JEMP Records 1003

Phish grew up in 1996. In August, they held their first major festival called the Clifford Ball in upstate New York, attracting 75,000 fans. In October, they released their sublime Billy Breathes, dispelling the myth that they couldn’t create a studio classic. On Halloween, they covered Talking Heads’ Remain in Light, discovering their inner funk child. However, from October through December, the band stumbled artistically during an awkward transition playing hockey arenas while their setlists lacked innovation.
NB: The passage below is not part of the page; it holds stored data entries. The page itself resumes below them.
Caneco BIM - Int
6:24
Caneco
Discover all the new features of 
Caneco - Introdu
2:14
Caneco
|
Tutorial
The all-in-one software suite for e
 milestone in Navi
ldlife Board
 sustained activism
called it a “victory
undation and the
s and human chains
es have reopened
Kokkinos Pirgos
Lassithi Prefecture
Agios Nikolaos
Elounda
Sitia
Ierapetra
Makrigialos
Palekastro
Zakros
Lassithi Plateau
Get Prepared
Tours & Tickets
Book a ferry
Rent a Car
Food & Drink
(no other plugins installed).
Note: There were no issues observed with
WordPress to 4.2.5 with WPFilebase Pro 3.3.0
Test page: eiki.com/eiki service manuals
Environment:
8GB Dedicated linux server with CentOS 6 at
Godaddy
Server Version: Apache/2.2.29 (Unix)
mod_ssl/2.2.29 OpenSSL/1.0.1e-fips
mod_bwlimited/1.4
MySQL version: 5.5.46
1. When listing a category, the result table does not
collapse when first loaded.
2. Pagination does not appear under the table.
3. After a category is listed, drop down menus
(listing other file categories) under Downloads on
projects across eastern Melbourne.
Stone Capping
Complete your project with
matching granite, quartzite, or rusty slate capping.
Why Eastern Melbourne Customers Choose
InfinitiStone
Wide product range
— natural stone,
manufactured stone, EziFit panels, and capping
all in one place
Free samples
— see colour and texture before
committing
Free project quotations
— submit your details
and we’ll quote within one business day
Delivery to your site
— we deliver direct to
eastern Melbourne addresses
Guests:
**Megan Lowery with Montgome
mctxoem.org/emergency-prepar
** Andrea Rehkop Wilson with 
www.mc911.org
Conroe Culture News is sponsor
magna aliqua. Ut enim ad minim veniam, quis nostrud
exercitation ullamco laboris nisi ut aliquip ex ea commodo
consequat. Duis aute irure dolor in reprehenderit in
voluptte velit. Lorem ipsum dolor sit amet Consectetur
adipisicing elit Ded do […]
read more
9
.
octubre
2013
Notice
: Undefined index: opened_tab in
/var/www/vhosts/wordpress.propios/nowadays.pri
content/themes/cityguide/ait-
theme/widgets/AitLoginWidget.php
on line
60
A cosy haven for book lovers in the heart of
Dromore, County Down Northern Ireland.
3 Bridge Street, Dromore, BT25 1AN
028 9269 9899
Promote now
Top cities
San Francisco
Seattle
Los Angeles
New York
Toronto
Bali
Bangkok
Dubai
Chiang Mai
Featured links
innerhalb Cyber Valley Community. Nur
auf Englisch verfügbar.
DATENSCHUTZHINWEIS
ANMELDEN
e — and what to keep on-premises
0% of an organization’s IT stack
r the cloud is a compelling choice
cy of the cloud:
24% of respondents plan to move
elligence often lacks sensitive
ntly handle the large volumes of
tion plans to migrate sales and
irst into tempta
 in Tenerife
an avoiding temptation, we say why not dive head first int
The debut trip to Las Vegas for Phish, on December 6th of that year, gave the band a chance to live up to an event’s expectations and they didn’t disappoint. A demarcation point was being drawn into the desert sand. Playing the relatively small (and soon-to-be relocated) Aladdin Theatre, before future trips at the sprawling Thomas & Mack Center, served as a symbolically appropriate location for the Vermont quartet with an identity crisis.

The first set begins with maximum party frills on “Wilson” and the recently revived “Peaches En Regalia,” segues into old school frivolity on "2001 > Llama,” and grabs the collective jugular on “You Enjoy Myself,” with an “I love donuts” vocal rap for added flavor. “Down With Disease” transforms the gangly energy into a concentrated exclamation point. When the band returns to the vocal chorus after a focused jam highlighted by a rotating riff sequence from guitarist Trey Anastasio, they are riding a euphoric peak and the momentum effortlessly melts into “Frankenstein.”
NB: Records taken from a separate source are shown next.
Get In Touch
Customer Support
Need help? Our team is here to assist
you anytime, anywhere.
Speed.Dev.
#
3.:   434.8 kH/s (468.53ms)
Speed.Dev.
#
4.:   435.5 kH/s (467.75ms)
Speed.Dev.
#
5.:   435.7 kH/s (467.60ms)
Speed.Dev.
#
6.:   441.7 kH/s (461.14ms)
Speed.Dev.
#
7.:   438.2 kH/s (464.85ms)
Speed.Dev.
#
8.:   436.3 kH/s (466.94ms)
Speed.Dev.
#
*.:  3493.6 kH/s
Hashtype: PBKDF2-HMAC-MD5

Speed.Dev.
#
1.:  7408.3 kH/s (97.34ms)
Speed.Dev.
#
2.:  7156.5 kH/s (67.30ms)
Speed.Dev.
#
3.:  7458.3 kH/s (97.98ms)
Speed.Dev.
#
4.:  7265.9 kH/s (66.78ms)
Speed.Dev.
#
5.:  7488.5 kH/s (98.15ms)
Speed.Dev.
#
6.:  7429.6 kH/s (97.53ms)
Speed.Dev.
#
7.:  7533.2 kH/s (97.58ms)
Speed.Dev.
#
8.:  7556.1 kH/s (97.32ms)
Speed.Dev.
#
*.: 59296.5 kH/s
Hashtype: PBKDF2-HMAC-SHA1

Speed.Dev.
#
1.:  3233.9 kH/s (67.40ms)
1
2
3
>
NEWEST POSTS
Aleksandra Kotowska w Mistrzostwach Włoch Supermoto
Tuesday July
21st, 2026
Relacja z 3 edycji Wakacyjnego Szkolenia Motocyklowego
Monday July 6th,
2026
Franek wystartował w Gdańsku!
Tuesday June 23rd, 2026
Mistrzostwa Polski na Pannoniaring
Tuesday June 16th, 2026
The second set delivers the unpredictability that was always a brilliantly strange and beautiful trademark of the band. The funhouse atmosphere from the first set hasn’t leveled off as Phish jolts into “Julius” and “Sparkle,” but finally, thankfully, the energy is tweaked into another space quadrant entirely on a landmark version of “Mike’s Groove.” They sandwich a deliciously ambient “Simple” and a transcendent “Harry Hood,” between a hyper “Mike’s Song” and a pedal-to-the metal “Weekapaug Groove,” replacing the traditional “I Am Hydrogen” interlude with nary a complaint.
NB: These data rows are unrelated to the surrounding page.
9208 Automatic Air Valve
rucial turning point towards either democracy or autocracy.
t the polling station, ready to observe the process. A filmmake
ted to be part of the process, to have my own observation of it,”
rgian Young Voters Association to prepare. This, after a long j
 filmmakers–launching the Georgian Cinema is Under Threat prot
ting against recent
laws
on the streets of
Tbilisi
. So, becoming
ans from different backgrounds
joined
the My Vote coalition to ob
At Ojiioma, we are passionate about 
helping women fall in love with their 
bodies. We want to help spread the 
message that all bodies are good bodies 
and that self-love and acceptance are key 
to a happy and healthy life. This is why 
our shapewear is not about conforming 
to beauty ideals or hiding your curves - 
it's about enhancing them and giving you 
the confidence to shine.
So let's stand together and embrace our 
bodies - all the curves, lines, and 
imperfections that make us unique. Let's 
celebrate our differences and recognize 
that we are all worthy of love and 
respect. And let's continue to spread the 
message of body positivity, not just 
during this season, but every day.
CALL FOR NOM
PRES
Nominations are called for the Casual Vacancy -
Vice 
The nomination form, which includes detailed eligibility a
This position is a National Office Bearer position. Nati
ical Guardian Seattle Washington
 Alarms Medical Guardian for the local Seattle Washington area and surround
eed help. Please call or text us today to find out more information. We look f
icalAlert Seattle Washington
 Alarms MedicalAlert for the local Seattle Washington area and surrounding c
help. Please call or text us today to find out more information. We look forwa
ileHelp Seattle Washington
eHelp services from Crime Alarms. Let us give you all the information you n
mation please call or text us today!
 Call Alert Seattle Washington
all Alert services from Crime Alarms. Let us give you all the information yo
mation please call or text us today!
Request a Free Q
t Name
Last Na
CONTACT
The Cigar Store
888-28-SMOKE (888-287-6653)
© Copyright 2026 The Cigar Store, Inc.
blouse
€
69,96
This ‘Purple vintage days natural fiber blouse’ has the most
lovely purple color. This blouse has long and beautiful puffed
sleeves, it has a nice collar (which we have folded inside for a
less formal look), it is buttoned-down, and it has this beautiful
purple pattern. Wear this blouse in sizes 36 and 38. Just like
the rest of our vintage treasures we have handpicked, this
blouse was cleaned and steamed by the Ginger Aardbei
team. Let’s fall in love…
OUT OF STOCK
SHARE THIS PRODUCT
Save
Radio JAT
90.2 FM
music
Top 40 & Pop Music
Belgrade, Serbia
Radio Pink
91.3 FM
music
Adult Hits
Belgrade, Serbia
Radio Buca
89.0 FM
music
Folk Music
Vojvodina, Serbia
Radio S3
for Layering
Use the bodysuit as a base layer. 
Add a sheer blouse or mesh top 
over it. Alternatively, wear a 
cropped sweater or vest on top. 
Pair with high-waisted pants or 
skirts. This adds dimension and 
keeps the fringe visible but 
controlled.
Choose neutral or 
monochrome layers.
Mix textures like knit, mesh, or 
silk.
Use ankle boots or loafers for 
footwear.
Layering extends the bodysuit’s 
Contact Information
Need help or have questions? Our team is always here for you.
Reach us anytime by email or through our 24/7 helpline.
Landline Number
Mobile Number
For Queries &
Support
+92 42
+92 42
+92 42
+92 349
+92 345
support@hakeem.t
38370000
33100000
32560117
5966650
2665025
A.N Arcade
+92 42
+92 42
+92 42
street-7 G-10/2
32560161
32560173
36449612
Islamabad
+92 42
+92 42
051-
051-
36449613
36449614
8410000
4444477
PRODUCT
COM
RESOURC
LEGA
“Sweet Adeline” is sung a cappella without microphones and is the first in a series of had-to-be-there’ moments. The encore is thirty minutes plus of Vegas schwag with 2/3 PrimusLes Claypool and Larry LaLondeplaying “Harpua”‘s bizarro time signature, wrapped inside Anastasio narration discussing the plight of Jimmy in the desert, entering Sin City for the first time. A country number follows, “I Want To Be A Cowboy’s Sweetheart” sung by Heather August, Anamieke Carrozza and featuring John McEuen, who also shows up with four Elvis Impersonators and Jon Fishman as the King on a “Suspicious Minds > Harpua > Suzy Greenberg > Suzie Q” quartet of madness, which eventually includes all Veguests. This excitement does not translate completely on audio but it is another sign that the band did know how to rise to the occasion when duty called in the pre-cow funk, early adult phase known as Phish 1996.